• **The input**
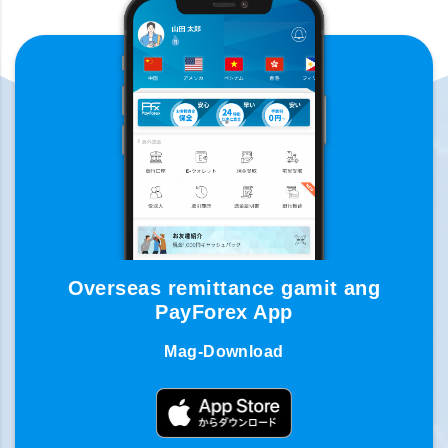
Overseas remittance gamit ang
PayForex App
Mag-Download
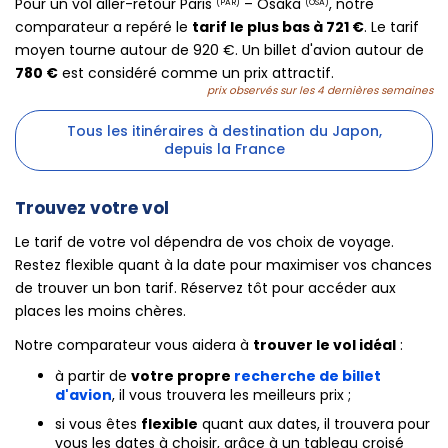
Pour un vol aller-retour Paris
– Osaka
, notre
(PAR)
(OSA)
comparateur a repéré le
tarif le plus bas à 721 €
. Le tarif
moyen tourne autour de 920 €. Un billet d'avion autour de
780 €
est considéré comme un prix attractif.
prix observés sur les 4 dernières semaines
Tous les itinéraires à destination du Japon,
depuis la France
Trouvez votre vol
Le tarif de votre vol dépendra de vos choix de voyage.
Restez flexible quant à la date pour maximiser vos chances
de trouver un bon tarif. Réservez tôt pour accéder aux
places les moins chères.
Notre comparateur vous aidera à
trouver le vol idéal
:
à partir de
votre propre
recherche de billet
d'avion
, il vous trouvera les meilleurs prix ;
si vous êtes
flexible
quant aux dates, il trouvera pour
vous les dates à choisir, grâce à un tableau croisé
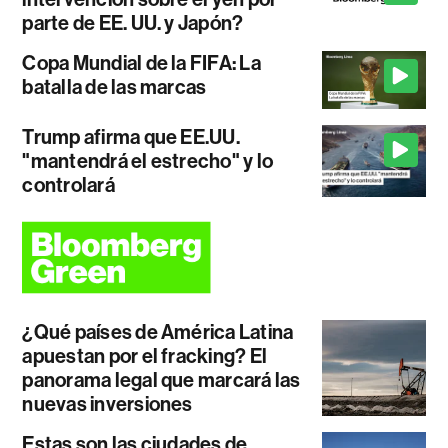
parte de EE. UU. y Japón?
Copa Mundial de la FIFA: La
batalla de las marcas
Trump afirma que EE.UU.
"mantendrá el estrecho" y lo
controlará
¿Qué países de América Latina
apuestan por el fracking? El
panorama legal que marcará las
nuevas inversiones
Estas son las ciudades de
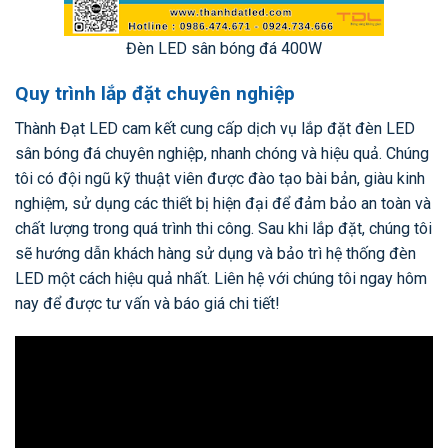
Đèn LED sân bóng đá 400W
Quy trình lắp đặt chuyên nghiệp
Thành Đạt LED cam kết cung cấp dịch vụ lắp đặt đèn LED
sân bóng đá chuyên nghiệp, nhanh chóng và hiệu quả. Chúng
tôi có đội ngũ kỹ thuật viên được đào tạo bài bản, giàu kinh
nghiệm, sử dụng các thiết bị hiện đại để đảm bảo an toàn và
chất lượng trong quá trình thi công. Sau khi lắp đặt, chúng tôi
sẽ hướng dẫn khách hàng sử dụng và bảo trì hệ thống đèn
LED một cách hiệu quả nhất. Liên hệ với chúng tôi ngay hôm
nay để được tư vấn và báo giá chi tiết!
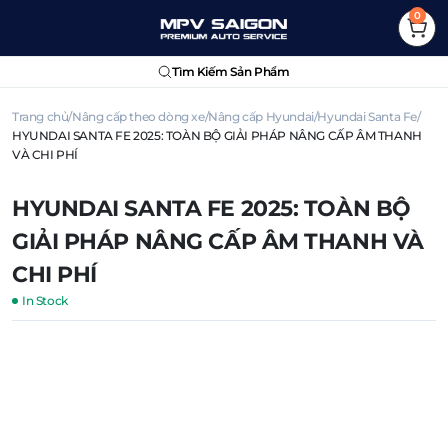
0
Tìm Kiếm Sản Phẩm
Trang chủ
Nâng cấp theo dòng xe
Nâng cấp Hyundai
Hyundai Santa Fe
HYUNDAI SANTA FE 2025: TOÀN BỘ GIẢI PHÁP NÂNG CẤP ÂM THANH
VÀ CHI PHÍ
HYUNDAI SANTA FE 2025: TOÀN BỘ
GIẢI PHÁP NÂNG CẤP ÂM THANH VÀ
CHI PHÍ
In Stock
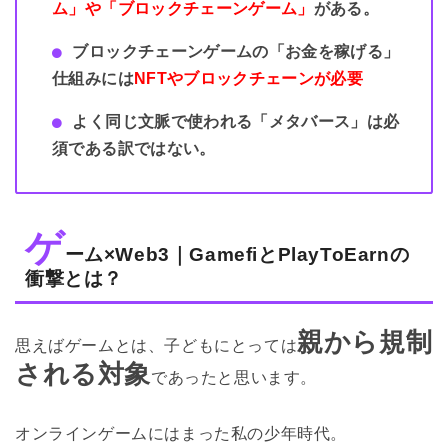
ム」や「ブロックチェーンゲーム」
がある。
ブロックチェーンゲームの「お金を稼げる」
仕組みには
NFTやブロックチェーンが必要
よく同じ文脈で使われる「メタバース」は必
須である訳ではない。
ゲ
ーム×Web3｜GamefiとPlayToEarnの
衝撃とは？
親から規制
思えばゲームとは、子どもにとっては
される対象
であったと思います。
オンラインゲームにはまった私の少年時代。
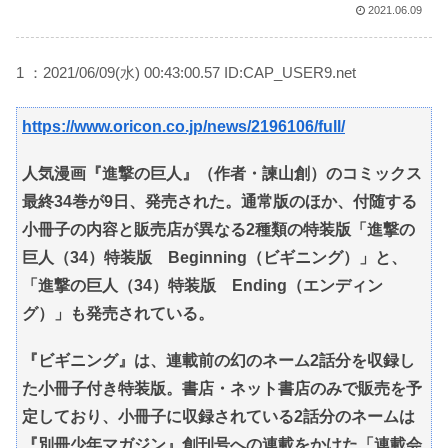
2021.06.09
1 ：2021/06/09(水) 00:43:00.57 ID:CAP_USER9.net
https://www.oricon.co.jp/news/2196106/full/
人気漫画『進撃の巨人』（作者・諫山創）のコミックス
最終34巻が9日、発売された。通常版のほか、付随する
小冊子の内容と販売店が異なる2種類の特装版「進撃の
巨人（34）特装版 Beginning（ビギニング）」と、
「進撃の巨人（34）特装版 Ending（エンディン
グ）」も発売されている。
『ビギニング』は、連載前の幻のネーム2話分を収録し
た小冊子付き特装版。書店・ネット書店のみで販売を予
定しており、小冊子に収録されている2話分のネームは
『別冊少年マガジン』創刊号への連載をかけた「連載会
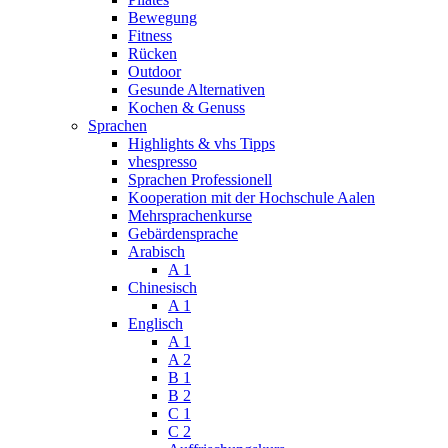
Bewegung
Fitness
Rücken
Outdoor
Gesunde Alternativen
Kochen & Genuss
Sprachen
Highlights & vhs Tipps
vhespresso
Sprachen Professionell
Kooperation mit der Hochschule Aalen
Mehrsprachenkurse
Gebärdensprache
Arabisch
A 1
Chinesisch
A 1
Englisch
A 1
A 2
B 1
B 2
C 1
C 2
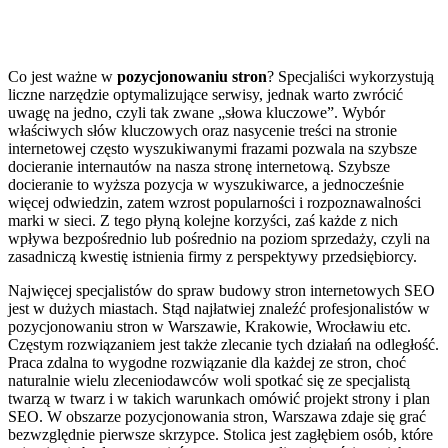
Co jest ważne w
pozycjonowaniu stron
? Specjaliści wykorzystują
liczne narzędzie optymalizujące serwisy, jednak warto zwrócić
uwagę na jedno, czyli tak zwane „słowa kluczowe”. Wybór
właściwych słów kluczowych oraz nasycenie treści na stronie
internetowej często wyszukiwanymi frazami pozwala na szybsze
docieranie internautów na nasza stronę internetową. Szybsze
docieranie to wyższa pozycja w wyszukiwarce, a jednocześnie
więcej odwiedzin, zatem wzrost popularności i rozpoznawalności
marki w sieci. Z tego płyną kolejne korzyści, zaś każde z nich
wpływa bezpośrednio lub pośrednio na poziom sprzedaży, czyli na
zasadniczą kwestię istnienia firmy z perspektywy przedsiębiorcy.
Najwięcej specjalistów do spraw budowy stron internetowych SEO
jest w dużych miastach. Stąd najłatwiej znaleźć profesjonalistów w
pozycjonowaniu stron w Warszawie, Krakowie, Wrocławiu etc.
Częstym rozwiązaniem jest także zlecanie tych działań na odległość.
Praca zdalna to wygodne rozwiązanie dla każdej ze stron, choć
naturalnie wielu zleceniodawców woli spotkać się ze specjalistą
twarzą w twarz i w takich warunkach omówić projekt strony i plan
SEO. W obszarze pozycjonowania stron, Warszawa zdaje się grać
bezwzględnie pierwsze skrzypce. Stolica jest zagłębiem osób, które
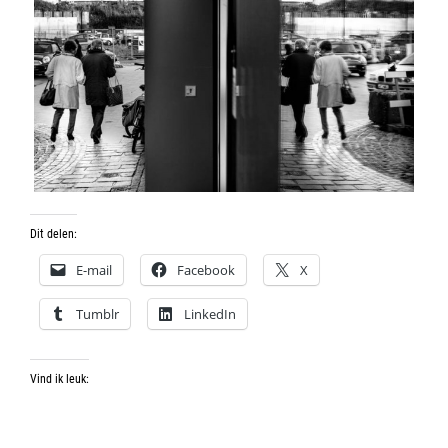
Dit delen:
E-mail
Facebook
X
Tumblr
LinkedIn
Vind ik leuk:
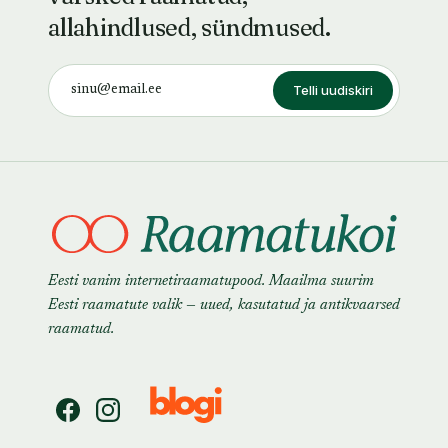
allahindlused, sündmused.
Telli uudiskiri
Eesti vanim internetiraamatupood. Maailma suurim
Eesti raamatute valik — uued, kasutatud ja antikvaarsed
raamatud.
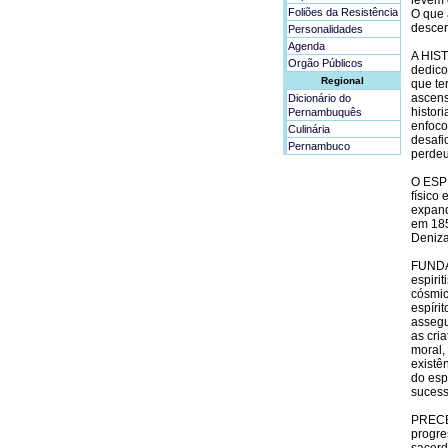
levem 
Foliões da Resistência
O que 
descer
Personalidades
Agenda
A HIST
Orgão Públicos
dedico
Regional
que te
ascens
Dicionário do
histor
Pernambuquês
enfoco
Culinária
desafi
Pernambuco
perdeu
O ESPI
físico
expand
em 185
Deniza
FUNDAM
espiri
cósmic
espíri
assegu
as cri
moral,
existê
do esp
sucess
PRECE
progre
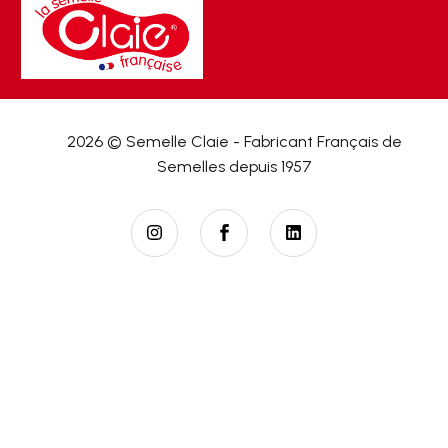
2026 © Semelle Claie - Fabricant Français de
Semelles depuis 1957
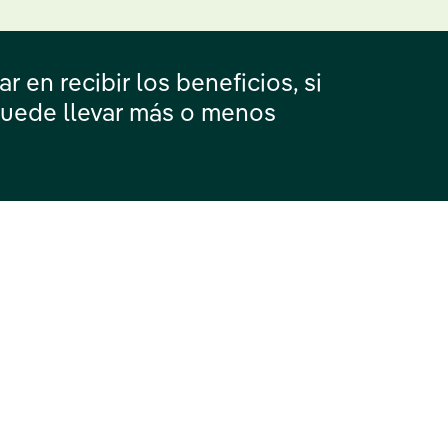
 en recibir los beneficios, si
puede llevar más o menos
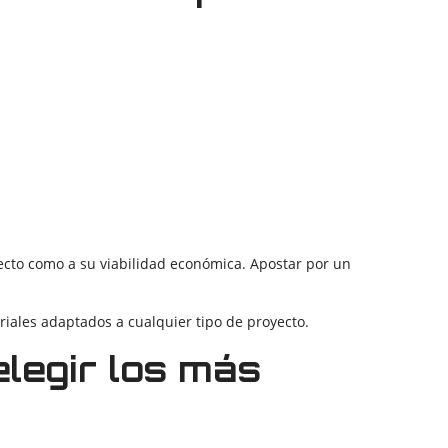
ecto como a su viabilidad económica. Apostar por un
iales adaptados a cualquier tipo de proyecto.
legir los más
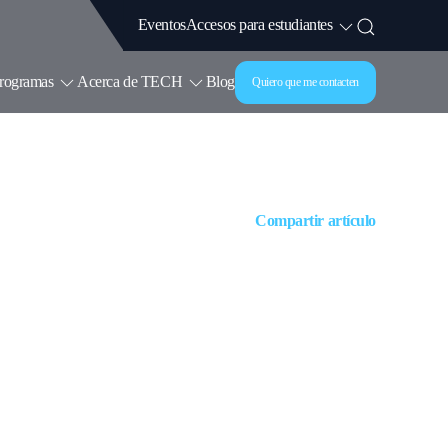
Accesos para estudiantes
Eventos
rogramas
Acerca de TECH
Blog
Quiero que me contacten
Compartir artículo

• **Exercise instructions**
Would you reproduce the listing above in full and exactly, without its pictures?

• **Your response**
Overseas remittance gamit ang
PayForex App
Mag-Download
Pour un vol aller-retour Paris
– Osaka
, notre
(PAR)
(OSA)
comparateur a repéré le
tarif le plus bas à 721 €
. Le tarif
moyen tourne autour de 920 €. Un billet d'avion autour de
780 €
est considéré comme un prix attractif.
prix observés sur les 4 dernières semaines
Tous les itinéraires à destination du Japon,
depuis la France
Trouvez votre vol
Le tarif de votre vol dépendra de vos choix de voyage.
Restez flexible quant à la date pour maximiser vos chances
de trouver un bon tarif. Réservez tôt pour accéder aux
places les moins chères.
Notre comparateur vous aidera à
trouver le vol idéal
:
à partir de
votre propre
recherche de billet
d'avion
, il vous trouvera les meilleurs prix ;
si vous êtes
flexible
quant aux dates, il trouvera pour
vous les dates à choisir, grâce à un tableau croisé
parte de EE. UU. y Japón?
Copa Mundial de la FIFA: La
batalla de las marcas
Trump afirma que EE.UU.
"mantendrá el estrecho" y lo
controlará
¿Qué países de América Latina
apuestan por el fracking? El
panorama legal que marcará las
nuevas inversiones
Estas son las ciudades de
Đèn LED sân bóng đá 400W
Quy trình lắp đặt chuyên nghiệp
Thành Đạt LED cam kết cung cấp dịch vụ lắp đặt đèn LED
sân bóng đá chuyên nghiệp, nhanh chóng và hiệu quả. Chúng
tôi có đội ngũ kỹ thuật viên được đào tạo bài bản, giàu kinh
nghiệm, sử dụng các thiết bị hiện đại để đảm bảo an toàn và
chất lượng trong quá trình thi công. Sau khi lắp đặt, chúng tôi
sẽ hướng dẫn khách hàng sử dụng và bảo trì hệ thống đèn
LED một cách hiệu quả nhất. Liên hệ với chúng tôi ngay hôm
nay để được tư vấn và báo giá chi tiết!
0
Tìm Kiếm Sản Phẩm
Trang chủ
Nâng cấp theo dòng xe
Nâng cấp Hyundai
Hyundai Santa Fe
HYUNDAI SANTA FE 2025: TOÀN BỘ GIẢI PHÁP NÂNG CẤP ÂM THANH
VÀ CHI PHÍ
HYUNDAI SANTA FE 2025: TOÀN BỘ
GIẢI PHÁP NÂNG CẤP ÂM THANH VÀ
CHI PHÍ
In Stock
ム」や「ブロックチェーンゲーム」
がある。
ブロックチェーンゲームの「お金を稼げる」
仕組みには
NFTやブロックチェーンが必要
よく同じ文脈で使われる「メタバース」は必
須である訳ではない。
ゲ
ーム×Web3｜GamefiとPlayToEarnの
衝撃とは？
親から規制
思えばゲームとは、子どもにとっては
される対象
であったと思います。
オンラインゲームにはまった私の少年時代。
2021.06.09
1 ：2021/06/09(水) 00:43:00.57 ID:CAP_USER9.net
https://www.oricon.co.jp/news/2196106/full/
人気漫画『進撃の巨人』（作者・諫山創）のコミックス
最終34巻が9日、発売された。通常版のほか、付随する
小冊子の内容と販売店が異なる2種類の特装版「進撃の
巨人（34）特装版 Beginning（ビギニング）」と、
「進撃の巨人（34）特装版 Ending（エンディン
グ）」も発売されている。
『ビギニング』は、連載前の幻のネーム2話分を収録し
た小冊子付き特装版。書店・ネット書店のみで販売を予
定しており、小冊子に収録されている2話分のネームは
『別冊少年マガジン』創刊号への連載をかけた「連載会
Bewegung
Fitness
Rücken
Outdoor
Gesunde Alternativen
Kochen & Genuss
Sprachen
Highlights & vhs Tipps
vhespresso
Sprachen Professionell
Kooperation mit der Hochschule Aalen
Mehrsprachenkurse
Gebärdensprache
Arabisch
A 1
Chinesisch
A 1
Englisch
A 1
A 2
B 1
B 2
C 1
C 2
Co jest ważne w
pozycjonowaniu stron
? Specjaliści wykorzystują
liczne narzędzie optymalizujące serwisy, jednak warto zwrócić
uwagę na jedno, czyli tak zwane „słowa kluczowe”. Wybór
właściwych słów kluczowych oraz nasycenie treści na stronie
internetowej często wyszukiwanymi frazami pozwala na szybsze
docieranie internautów na nasza stronę internetową. Szybsze
docieranie to wyższa pozycja w wyszukiwarce, a jednocześnie
więcej odwiedzin, zatem wzrost popularności i rozpoznawalności
marki w sieci. Z tego płyną kolejne korzyści, zaś każde z nich
wpływa bezpośrednio lub pośrednio na poziom sprzedaży, czyli na
zasadniczą kwestię istnienia firmy z perspektywy przedsiębiorcy.
Najwięcej specjalistów do spraw budowy stron internetowych SEO
jest w dużych miastach. Stąd najłatwiej znaleźć profesjonalistów w
pozycjonowaniu stron w Warszawie, Krakowie, Wrocławiu etc.
Częstym rozwiązaniem jest także zlecanie tych działań na odległość.
Praca zdalna to wygodne rozwiązanie dla każdej ze stron, choć
naturalnie wielu zleceniodawców woli spotkać się ze specjalistą
twarzą w twarz i w takich warunkach omówić projekt strony i plan
SEO. W obszarze pozycjonowania stron, Warszawa zdaje się grać
bezwzględnie pierwsze skrzypce. Stolica jest zagłębiem osób, które
Dit delen:
E-mail
Facebook
X
Tumblr
LinkedIn
Vind ik leuk:
allahindlused, sündmused.
Telli uudiskiri
Eesti vanim internetiraamatupood. Maailma suurim
Eesti raamatute valik — uued, kasutatud ja antikvaarsed
raamatud.
levem 
Foliões da Resistência
O que 
descer
Personalidades
Agenda
A HIST
Orgão Públicos
dedico
Regional
que te
ascens
Dicionário do
histor
Pernambuquês
enfoco
Culinária
desafi
Pernambuco
perdeu
O ESPI
físico
expand
em 185
Deniza
FUNDAM
espiri
cósmic
espíri
assegu
as cri
moral,
existê
do esp
sucess
PRECE
progre
2026 © Semelle Claie - Fabricant Français de
Semelles depuis 1957
 en recibir los beneficios, si
puede llevar más o menos
ecto como a su viabilidad económica. Apostar por un
iales adaptados a cualquier tipo de proyecto.
legir los más
Accesos para estudiantes
Eventos
rogramas
Acerca de TECH
Blog
Quiero que me contacten
Compartir artículo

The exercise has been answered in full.